Samba Diallo shows great ability at his new school and is able to discuss metaphysics with his father. He goes on to study philosophy in France and again shows a natural aptitude for the subject. He reflects that the power of the French language was in many ways overwhelming to him. In particular, he explains how he was suddenly able to take thoughts from his head and transmit them to his father without speaking out loud. The power of the written language may have opened many opportunities, but it has closed off others. Samba Diallo is concerned that he no longer feels the same level of devotion to God that he once did. When he returns home, he no longer attends prayer and is murdered by the Fool for his lack of devotion. However, during a final scene, Samba Diallo experiences an afterlife that announces that he has entered a place that has no ambiguity.
There are many parallels between Samba Diallo and Cheikh Hamidou Kane. Both attended a Koranic school as children. Both studied abroad. Kane did return to Senegal, perhaps experiencing a similar sense of ambiguity that led him to write. In real life, he was not murdered but went on to work for the Senegal government. Since the novel’s publication, critics have discovered that Kane’s name in Poular is Samba Diallo.
Throughout Ambiguous Adventure, Thierno is generally referred to as “the teacher” of the Diallobé. He is a deeply devout man who prays every day even though his aching body protests. In Samba Diallo, Thierno sees a student with the ability to succeed him. Although he is often brutal in his tutelage of Samba Diallo, he admits to himself that he cares deeply for his charge. As he grows older, he becomes more despondent.
Thierno represents the history of the Diallobé from before the process of colonization. However, he is not a simple representation of traditional values pitted against the forces of the colonizing French. Thierno believes in the importance of Samba Diallo’s Koranic education. The chief of the Diallobé asks Thierno whether Samba Diallo should go to the French school, and he points out that the Diallobé will be swayed by Thierno’s answer. This speaks to the respect that Thierno carries, but Thierno refuses to take a firm side in this debate. He does not endorse the Most Royal Lady’s decision to send the Diallobé children the French school, but he does little to oppose it.
The Most Royal Lady
The Most Royal Lady is sister to the chief of the Diallobé. She enjoys an unusually high status in comparison with other women of the Diallobé, and the respect she carries comes from more than her family’s status. The Most Royal Lady is clear headed and insightful. She is also willing to make decisions when others around her deliberate. The most important decision the Diallobé now face is whether to send their children to the French school. The chief of the Diallobé has been reluctant to tell his people to choose one option or the other.

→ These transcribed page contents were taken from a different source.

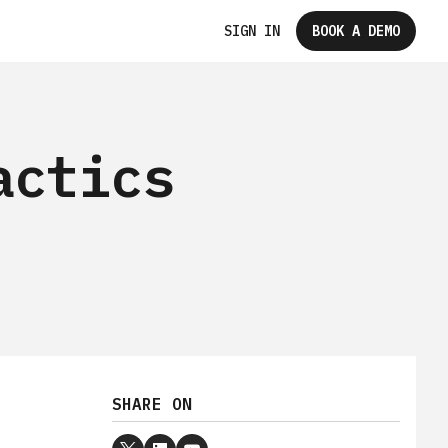
SIGN IN
BOOK A DEMO
actics
SHARE ON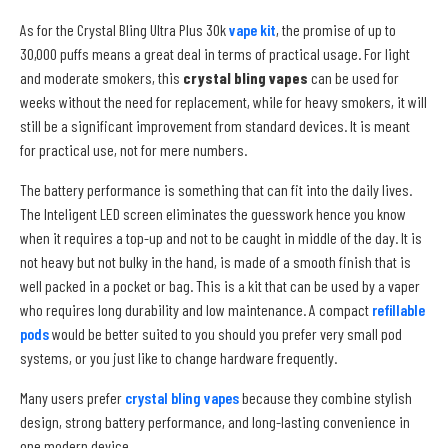
As for the Crystal Bling Ultra Plus 30k
vape kit
, the promise of up to
30,000 puffs means a great deal in terms of practical usage. For light
and moderate smokers, this
crystal bling vapes
can be used for
weeks without the need for replacement, while for heavy smokers, it will
still be a significant improvement from standard devices. It is meant
for practical use, not for mere numbers.
The battery performance is something that can fit into the daily lives.
The Inteligent LED screen eliminates the guesswork hence you know
when it requires a top-up and not to be caught in middle of the day. It is
not heavy but not bulky in the hand, is made of a smooth finish that is
well packed in a pocket or bag. This is a kit that can be used by a vaper
who requires long durability and low maintenance. A compact
refillable
pods
would be better suited to you should you prefer very small pod
systems, or you just like to change hardware frequently.
Many users prefer
crystal bling vapes
because they combine stylish
design, strong battery performance, and long-lasting convenience in
one modern device.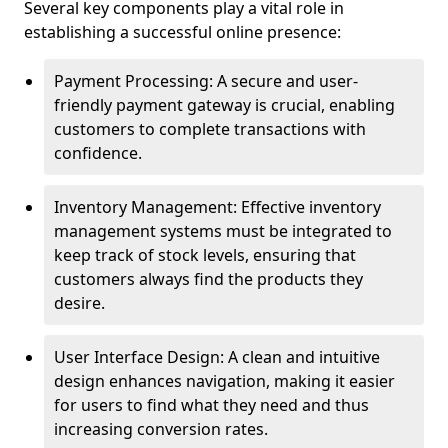
Several key components play a vital role in
establishing a successful online presence:
Payment Processing: A secure and user-
friendly payment gateway is crucial, enabling
customers to complete transactions with
confidence.
Inventory Management: Effective inventory
management systems must be integrated to
keep track of stock levels, ensuring that
customers always find the products they
desire.
User Interface Design: A clean and intuitive
design enhances navigation, making it easier
for users to find what they need and thus
increasing conversion rates.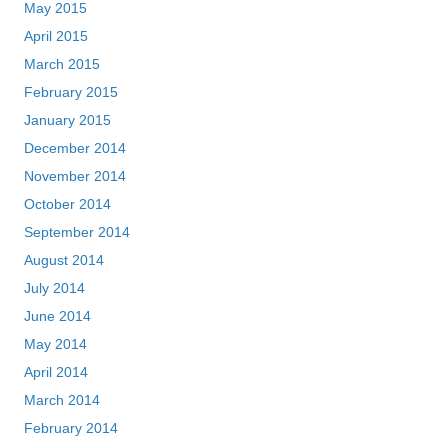
May 2015
April 2015
March 2015
February 2015
January 2015
December 2014
November 2014
October 2014
September 2014
August 2014
July 2014
June 2014
May 2014
April 2014
March 2014
February 2014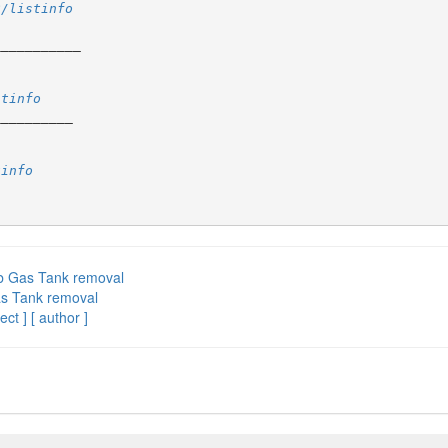
2/listinfo
stinfo
tinfo
ab Gas Tank removal
as Tank removal
ect ]
[ author ]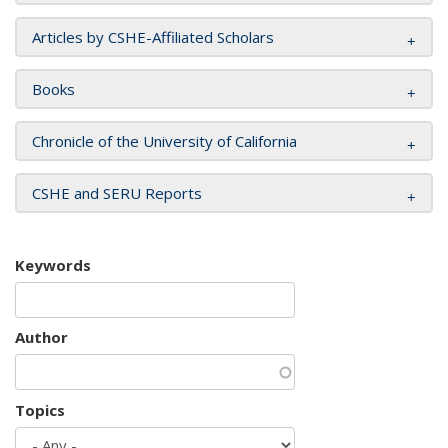
Articles by CSHE-Affiliated Scholars
Books
Chronicle of the University of California
CSHE and SERU Reports
Keywords
Author
Topics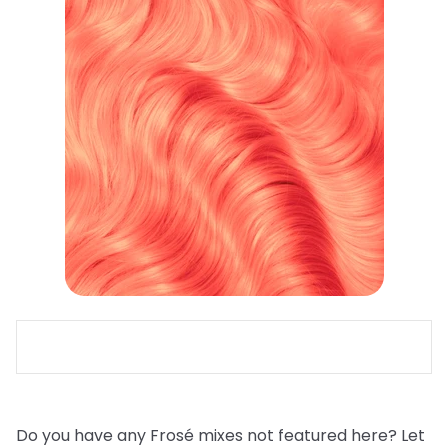
Do you have any Frosé mixes not featured here? Let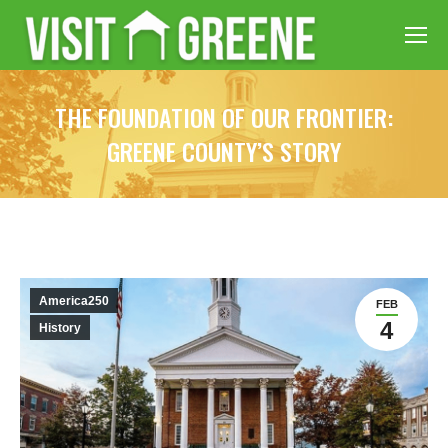
THE FOUNDATION OF OUR FRONTIER:
GREENE COUNTY’S STORY
America250
FEB
4
History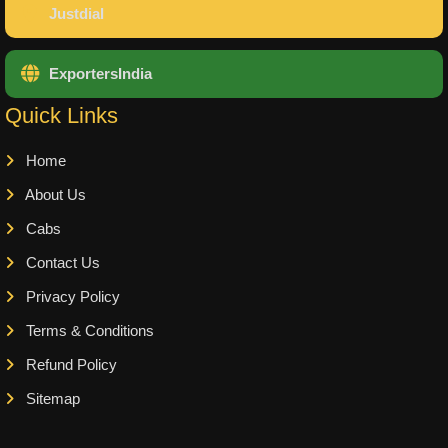
Justdial
ExportersIndia
Quick Links
Home
About Us
Cabs
Contact Us
Privacy Policy
Terms & Conditions
Refund Policy
Sitemap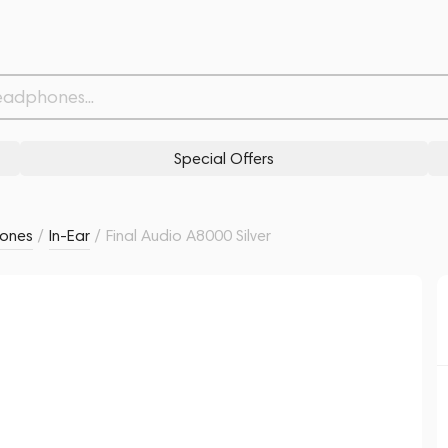
Withdrawn from
Related products
Similar products
Special Offers
ones
/
In-Ear
/
Final Audio A8000 Silver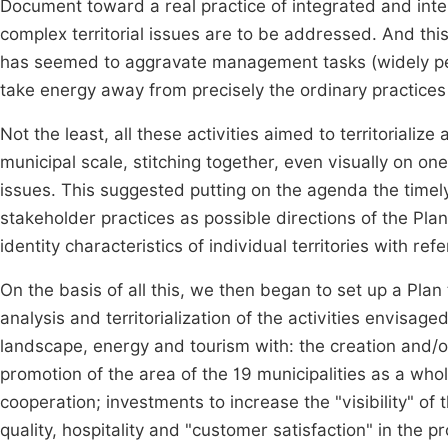
Document toward a real practice of integrated and inte
complex territorial issues are to be addressed. And this
has seemed to aggravate management tasks (widely pe
take energy away from precisely the ordinary practices 
Not the least, all these activities aimed to territorializ
municipal scale, stitching together, even visually on o
issues. This suggested putting on the agenda the timely 
stakeholder practices as possible directions of the Plan 
identity characteristics of individual territories with r
On the basis of all this, we then began to set up a Plan 
analysis and territorialization of the activities envisag
landscape, energy and tourism with: the creation and/or 
promotion of the area of the 19 municipalities as a who
cooperation; investments to increase the "visibility" of
quality, hospitality and "customer satisfaction" in the pr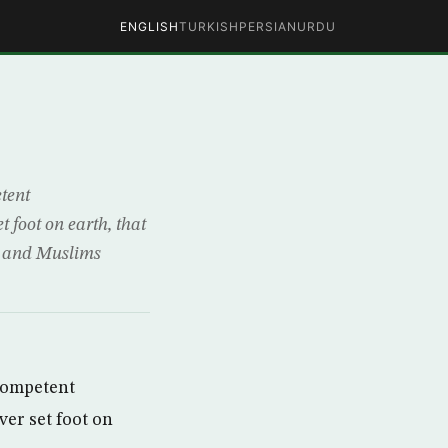
ENGLISH
TURKISH
PERSIAN
URDU
etent
t foot on earth, that
s and Muslims
ncompetent
ver set foot on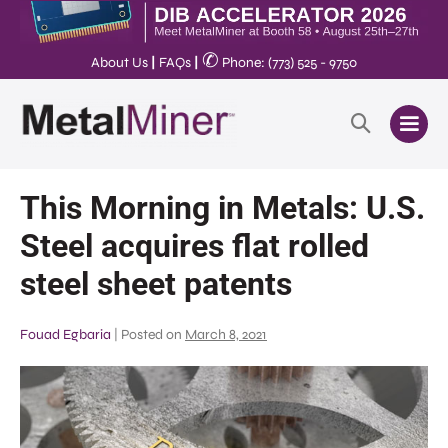
✆
About Us
|
FAQs
|
Phone: (773) 525 - 9750
This Morning in Metals: U.S.
Steel acquires flat rolled
steel sheet patents
Fouad Egbaria
|
Posted on
March 8, 2021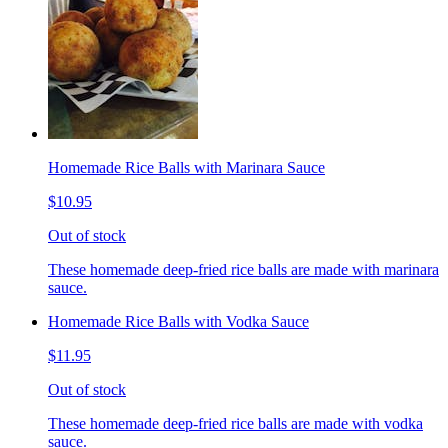
Homemade Rice Balls with Marinara Sauce
$10.95
Out of stock
These homemade deep-fried rice balls are made with marinara
sauce.
Homemade Rice Balls with Vodka Sauce
$11.95
Out of stock
These homemade deep-fried rice balls are made with vodka
sauce.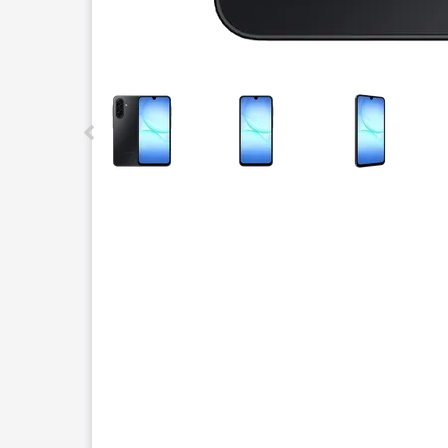
This carousel contains a column of small thumbnails.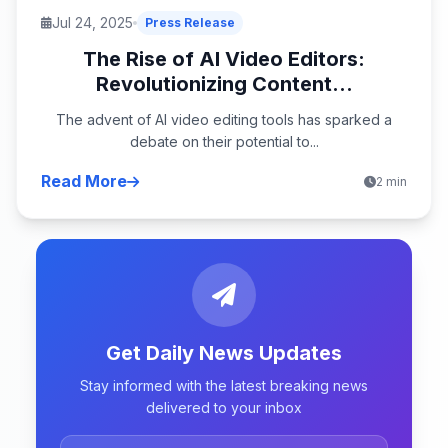
Jul 24, 2025
Press Release
The Rise of AI Video Editors:
Revolutionizing Content...
The advent of AI video editing tools has sparked a
debate on their potential to...
Read More
2 min
Get Daily News Updates
Stay informed with the latest breaking news
delivered to your inbox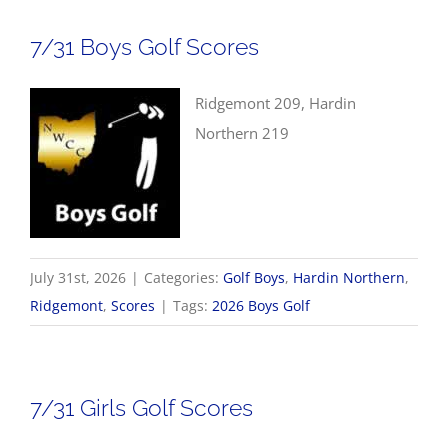
7/31 Boys Golf Scores
Ridgemont 209, Hardin
Northern 219
July 31st, 2026
|
Categories:
Golf Boys
,
Hardin Northern
,
Ridgemont
,
Scores
|
Tags:
2026 Boys Golf
7/31 Girls Golf Scores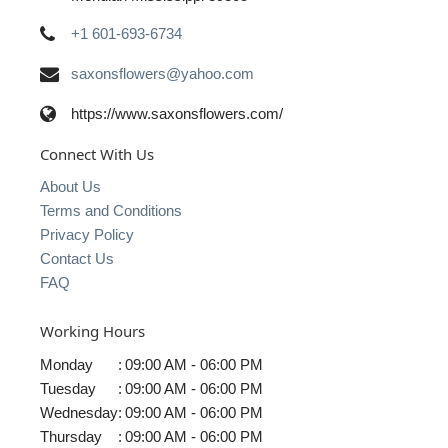
+1 601-693-6734
saxonsflowers@yahoo.com
https://www.saxonsflowers.com/
Connect With Us
About Us
Terms and Conditions
Privacy Policy
Contact Us
FAQ
Working Hours
Monday
:
09:00 AM - 06:00 PM
Tuesday
:
09:00 AM - 06:00 PM
Wednesday
:
09:00 AM - 06:00 PM
Thursday
:
09:00 AM - 06:00 PM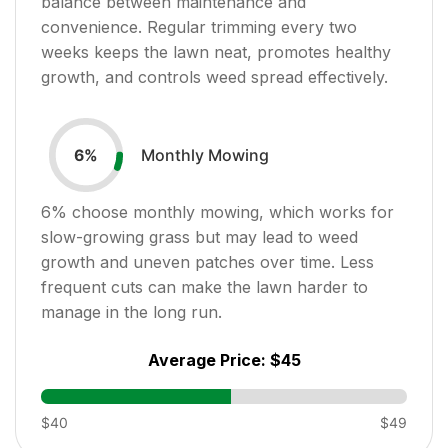
balance between maintenance and
convenience. Regular trimming every two
weeks keeps the lawn neat, promotes healthy
growth, and controls weed spread effectively.
Monthly Mowing
6
%
6
% choose monthly mowing, which works for
slow-growing grass but may lead to weed
growth and uneven patches over time. Less
frequent cuts can make the lawn harder to
manage in the long run.
Average Price:
$45
$40
$49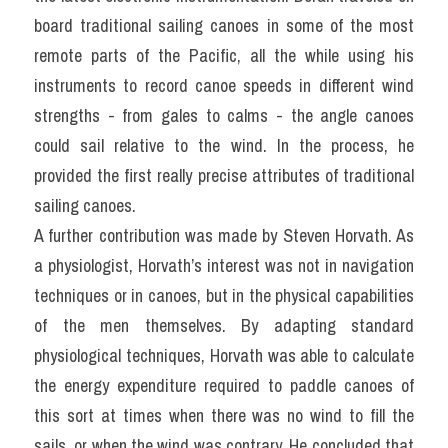
board traditional sailing canoes in some of the most 
remote parts of the Pacific, all the while using his 
instruments to record canoe speeds in different wind 
strengths - from gales to calms - the angle canoes 
could sail relative to the wind. In the process, he 
provided the first really precise attributes of traditional 
sailing canoes.
A further contribution was made by Steven Horvath. As 
a physiologist, Horvath’s interest was not in navigation 
techniques or in canoes, but in the physical capabilities 
of the men themselves. By adapting standard 
physiological techniques, Horvath was able to calculate 
the energy expenditure required to paddle canoes of 
this sort at times when there was no wind to fill the 
sails, or when the wind was contrary. He concluded that 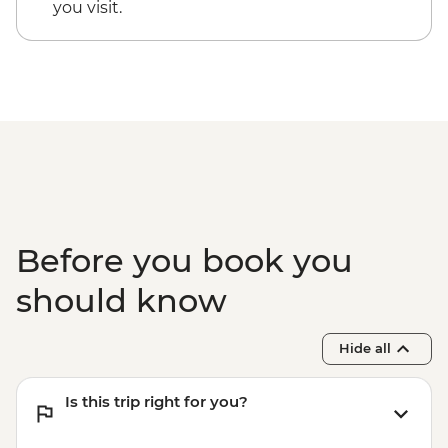
you visit.
Before you book you
should know
Hide all
Is this trip right for you?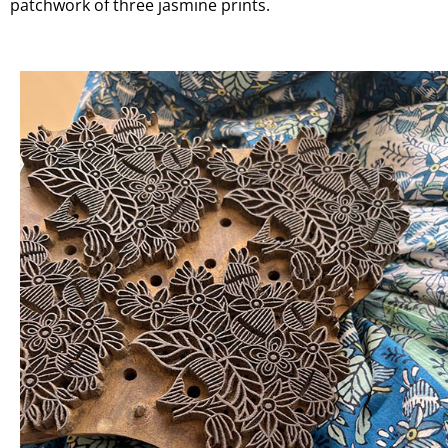
patchwork of three jasmine prints.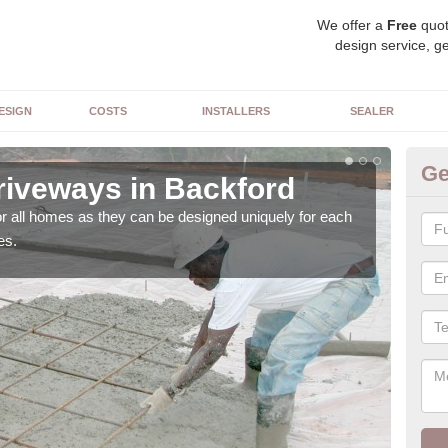
We offer a
Free
quot
design service, ge
ESIGN
COSTS
INSTALLERS
SEALER
Ge
riveways in Backford
Bl
or all homes as they can be designed uniquely for each
As w
es.
with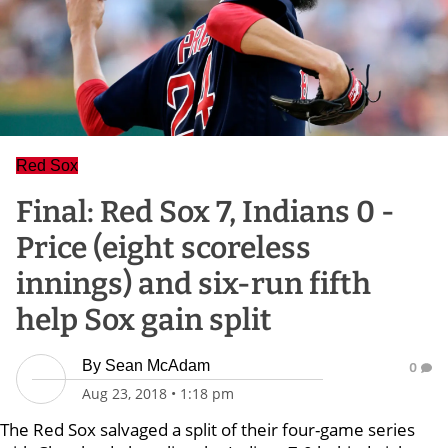
Red Sox
Final: Red Sox 7, Indians 0 -
Price (eight scoreless
innings) and six-run fifth
help Sox gain split
By
Sean McAdam
0
Aug 23, 2018
•
1:18 pm
The Red Sox salvaged a split of their four-game series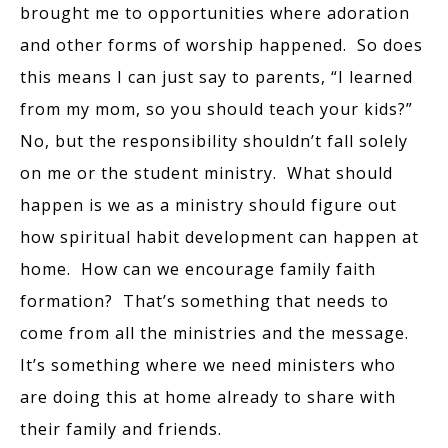
brought me to opportunities where adoration
and other forms of worship happened. So does
this means I can just say to parents, “I learned
from my mom, so you should teach your kids?”
No, but the responsibility shouldn’t fall solely
on me or the student ministry. What should
happen is we as a ministry should figure out
how spiritual habit development can happen at
home. How can we encourage family faith
formation? That’s something that needs to
come from all the ministries and the message.
It’s something where we need ministers who
are doing this at home already to share with
their family and friends.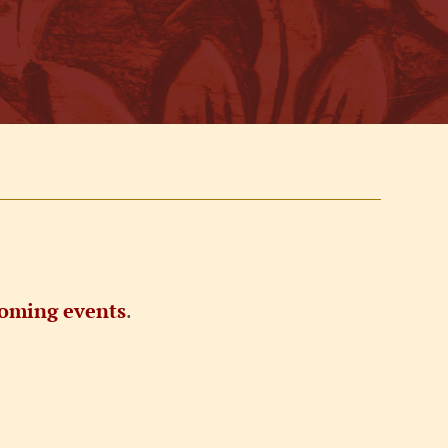
oming events
.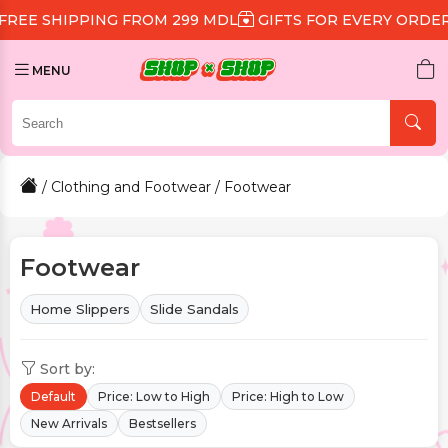
 FROM 299 MDL
GIFTS FOR EVERY ORDER
DISCOUNT 1
MENU
/
Clothing and Footwear
/ Footwear
Footwear
Home Slippers
Slide Sandals
Sort by:
Default
Price: Low to High
Price: High to Low
New Arrivals
Bestsellers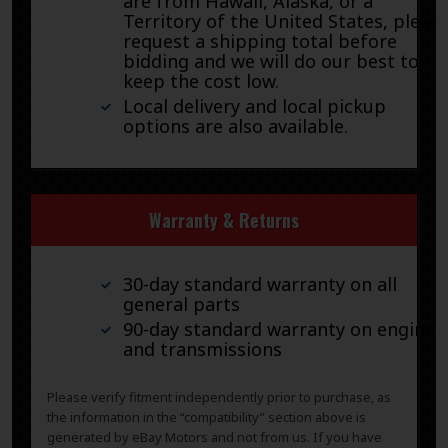
are from Hawaii, Alaska, or a
Territory of the United States, pleas
request a shipping total before
bidding and we will do our best to
keep the cost low.
Local delivery and local pickup
options are also available.
Warranty & Returns
30-day standard warranty on all
general parts
90-day standard warranty on engines
and transmissions
Please verify fitment independently prior to purchase, as
the information in the “compatibility” section above is
generated by eBay Motors and not from us. If you have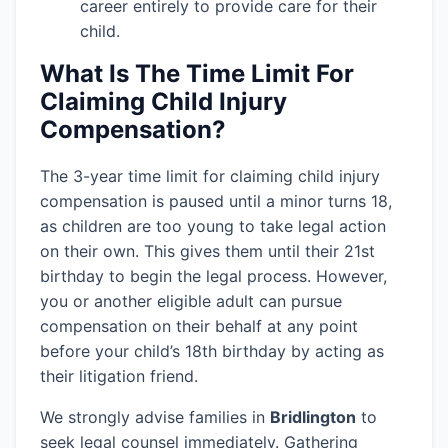
career entirely to provide care for their
child.
What Is The Time Limit For
Claiming Child Injury
Compensation?
The 3-year time limit for claiming child injury
compensation is paused until a minor turns 18,
as children are too young to take legal action
on their own. This gives them until their 21st
birthday to begin the legal process. However,
you or another eligible adult can pursue
compensation on their behalf at any point
before your child’s 18th birthday by acting as
their litigation friend.
We strongly advise families in
Bridlington
to
seek legal counsel immediately. Gathering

In contrast, the Most Royal Lady has made her decision. She calls the Diallobé together, men and women, and declares that although she detests the foreign school, she urges her people to send their children there. She likens the children of the Diallobé to a crop. Although people might want to eat all of the seeds of their harvest, they must bury many of those seeds in the ground so they can grow. No one can say for certain whether the French school will submerge the Diallobé’s children within new ideas and a new culture, but she believes that the best and brightest of the Diallobé should be sent to learn what they can of the foreigners’ ways. Her decision is what begins Samba Diallo’s “ambiguous adventure.”